先日、カナダのトロント大学に娘さんを留学させた友人と話す機会があった。その時、友人が言うには、娘の専攻が“Arts and System”と言うことで嘆いていた。多分、この友人は、この学科が目指す学問の先見性と先進性を理解出来なかった故に、この嘆きの言葉になったものと想像できる。因みに、この友人はシステム工学を生業としている。不幸なことに、この友人は“娘が父親を完全に超越している”ことに気付いていない。この様な情景は、今や、日本では驚きに値しない位当たり前になっている。
 言うまでもなく、芸術とシステムはある意味で対極にある学問である。芸術は感性を基軸にし、システムは論理を基軸にしている。芸術とシステムの統合は、感性と論理の統合を意味する。既に、トロント大学では感性と論理を統合した学問の追究が始まっている。この背景には、論理の塊であるシステム論だけでは解決出来ない事態が生じていることを想起させる。すなわち、これは複雑問題への解答のために、感性の活用が必要になったことを意味する。

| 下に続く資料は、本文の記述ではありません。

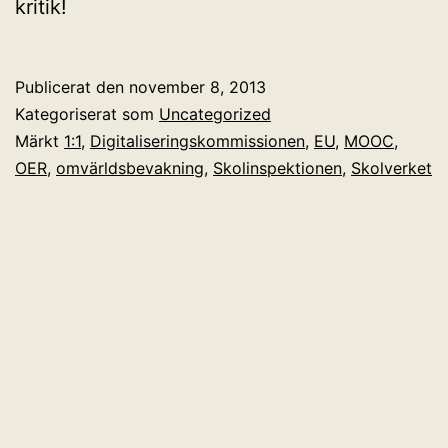
kritik!
Publicerat den
november 8, 2013
Kategoriserat som
Uncategorized
Märkt
1:1
,
Digitaliseringskommissionen
,
EU
,
MOOC
,
OER
,
omvärldsbevakning
,
Skolinspektionen
,
Skolverket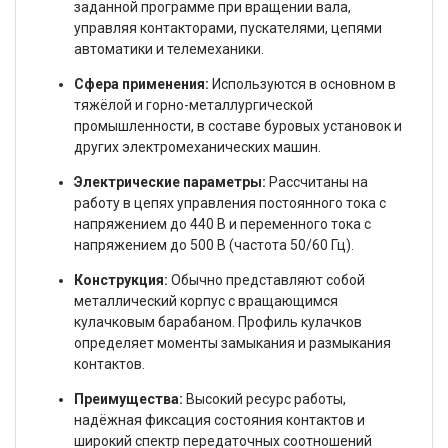
заданной программе при вращении вала,
управляя контакторами, пускателями, цепями
автоматики и телемеханики.
Сфера применения:
Используются в основном в
тяжёлой и горно-металлургической
промышленности, в составе буровых установок и
других электромеханических машин.
Электрические параметры:
Рассчитаны на
работу в цепях управления постоянного тока с
напряжением до 440 В и переменного тока с
напряжением до 500 В (частота 50/60 Гц).
Конструкция:
Обычно представляют собой
металлический корпус с вращающимся
кулачковым барабаном. Профиль кулачков
определяет моменты замыкания и размыкания
контактов.
Преимущества:
Высокий ресурс работы,
надёжная фиксация состояния контактов и
широкий спектр передаточных соотношений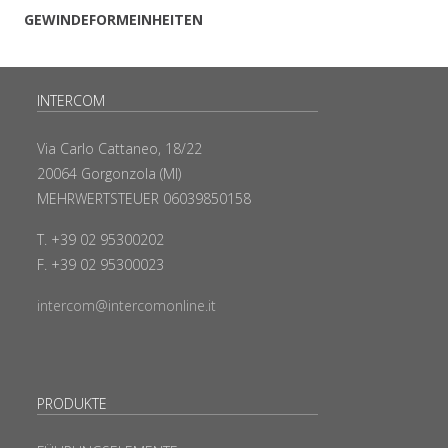
GEWINDEFORMEINHEITEN
INTERCOM
Via Carlo Cattaneo, 18/22
20064 Gorgonzola (MI)
MEHRWERTSTEUER 06039850158
T. +39 02 95300202
F. +39 02 95300023
intercom@intercomonline.it
PRODUKTE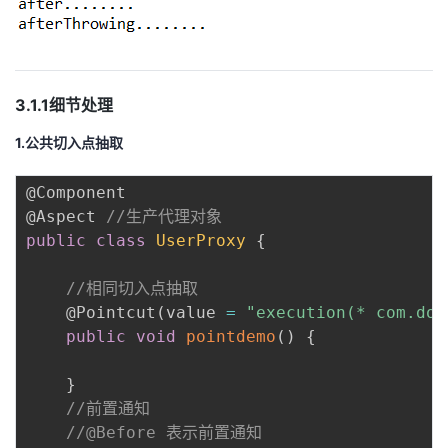
3.1.1细节处理
1.公共切入点抽取
@Component
@Aspect
//生产代理对象
public
class
UserProxy
{
//相同切入点抽取
@Pointcut
(
value 
=
"execution(* com.don
public
void
pointdemo
(
)
{
}
//前置通知
//@Before 表示前置通知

 翻って、このアナロジーでPMの現状を観察すると、論理とシステムの塊である米国産のPMBOKがグローバリゼーションの波に乗って世界を席巻している。PMBOKは、要素分解論に基づくシステム論がその中心にあり、極めて論理的である。しかし、システム的であり論理的であることが、強みでもあるが弱点でもある。論理とシステムは所詮手段であり、目的にはなり得ない。このため、PMBOKの体系では、目的を与えるオーナーの存在がPM外に想定されている。PMを取り仕切るプロジェクトマネジャーは、目的と言う土俵を限定され、その中で戦略を練り、PMBOKが準備した知識と道具を使って、目的達成に力を傾注する。従って、目的と言う土俵が与えられる場合には極めて強力かつ有効である。しかし、土俵を規定するのは、オーナーと言われる“主人=発注者”の意向や要求である。それは、常にオーナーの意を受けた“受動的な体系”になっている。
 しかし、PMの外の世界では、グローバル化により新しい商品や事業の創造が一層求められている。この様な潮流の中で、PMもオーナーからの一声を待っている受動的PMから創造に応えられる能動的PMの構築が求められるのは、自然の流れである。

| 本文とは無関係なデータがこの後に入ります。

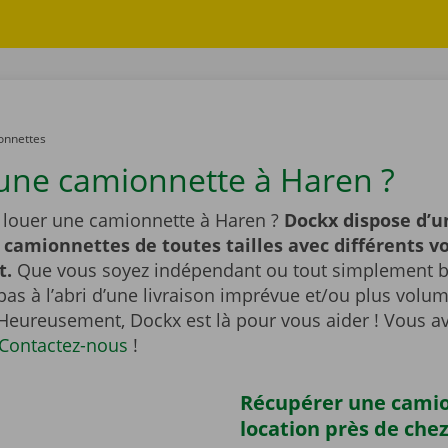
onnettes
une camionnette à Haren ?
 louer une camionnette à Haren ?
Dockx dispose d’u
 camionnettes de toutes tailles avec différents 
t.
Que vous soyez indépendant ou tout simplement br
pas à l’abri d’une livraison imprévue et/ou plus vol
 Heureusement, Dockx est là pour vous aider ! Vous a
Contactez-nous
!
Récupérer une cami
location près de che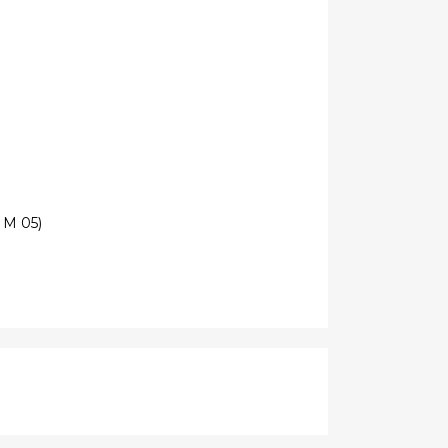
 M 05)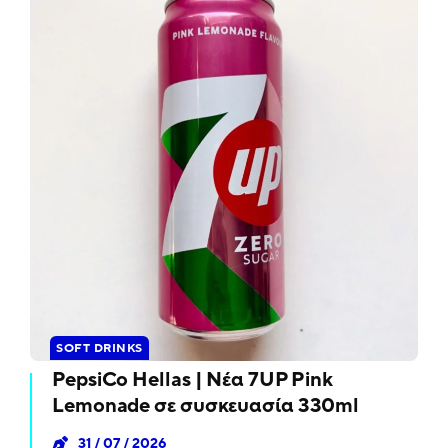
SOFT DRINKS
PepsiCo Hellas | Νέα 7UP Pink
Lemonade σε συσκευασία 330ml
31 / 07 / 2026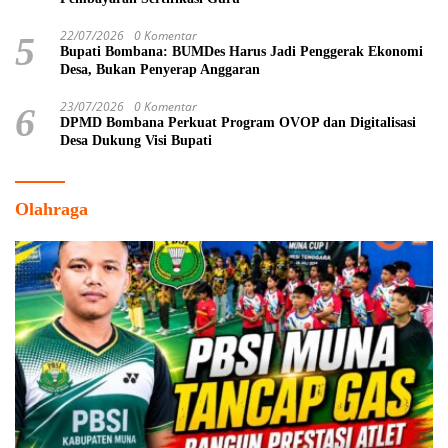
22/07/2026
0 Komentar
5
Bupati Bombana: BUMDes Harus Jadi Penggerak Ekonomi
Desa, Bukan Penyerap Anggaran
23/07/2026
0 Komentar
6
DPMD Bombana Perkuat Program OVOP dan Digitalisasi
Desa Dukung Visi Bupati
Olahraga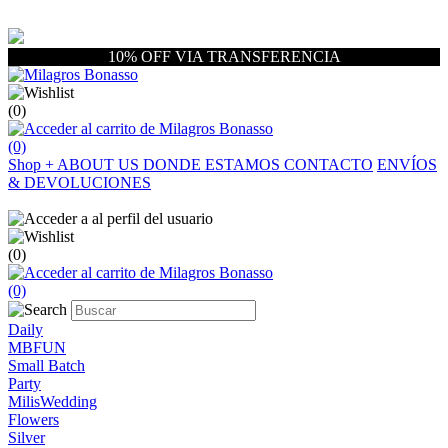
10% OFF VIA TRANSFERENCIA
(0)
(0)
Shop
+
ABOUT US
DONDE ESTAMOS
CONTACTO
ENVÍOS
& DEVOLUCIONES
(0)
(0)
Daily
MBFUN
Small Batch
Party
MilisWedding
Flowers
Silver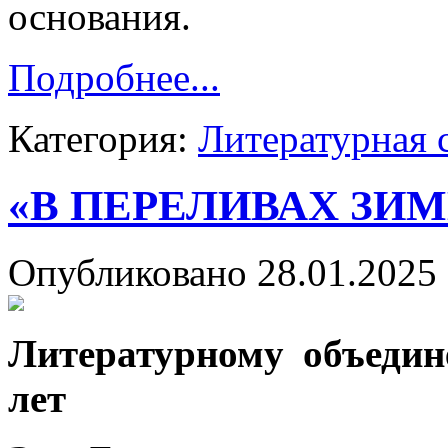
основания.
Подробнее...
Категория:
Литературная 
«В ПЕРЕЛИВАХ ЗИ
Опубликовано 28.01.2025 
Литературному объеди
лет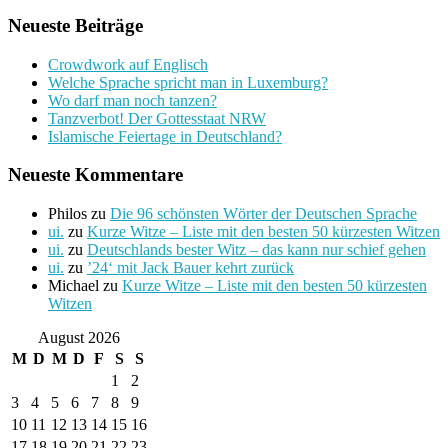
Neueste Beiträge
Crowdwork auf Englisch
Welche Sprache spricht man in Luxemburg?
Wo darf man noch tanzen?
Tanzverbot! Der Gottesstaat NRW
Islamische Feiertage in Deutschland?
Neueste Kommentare
Philos
zu
Die 96 schönsten Wörter der Deutschen Sprache
ui.
zu
Kurze Witze – Liste mit den besten 50 kürzesten Witzen
ui.
zu
Deutschlands bester Witz – das kann nur schief gehen
ui.
zu
’24‘ mit Jack Bauer kehrt zurück
Michael
zu
Kurze Witze – Liste mit den besten 50 kürzesten
Witzen
August 2026
M
D
M
D
F
S
S
1
2
3
4
5
6
7
8
9
10
11
12
13
14
15
16
17
18
19
20
21
22
23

 この流れの変化を受けて、米国のPMBOK体系の限界を克服する体系として編み出されたのがP2M体系である。P2M体系の本来目指すべき所は、PMBOKの“要素分解論”の限界を“要素統合論”で超克することにある。にもかかわらず、P2Mの現状は、PMBOKの分野に片足を入れながら、もう一方の片足で新たな土台を探している姿を想起させる。もっと、P2Mが得意と称しているプログラムマネイジメントとそれを支えている“統合の分野”に力を集中することが重要と思料する。なぜなら、“統合の分野”は、要素分解の分野とは比べものにならないくらい多元的な複雑系の世界であり、突き詰めていくと“人間の感性の世界”と深く関わる世界と考えるからである。
 もし、P2Mがこの人間の感性の世界を超克した暁には、荒涼とした論理のPMBOK体系に感性豊かなP2M体系を統合できることになれば、“品格のあるPM体系”の出現が可能なのではないかと夢見るのは筆者のみではないと確信しているからである。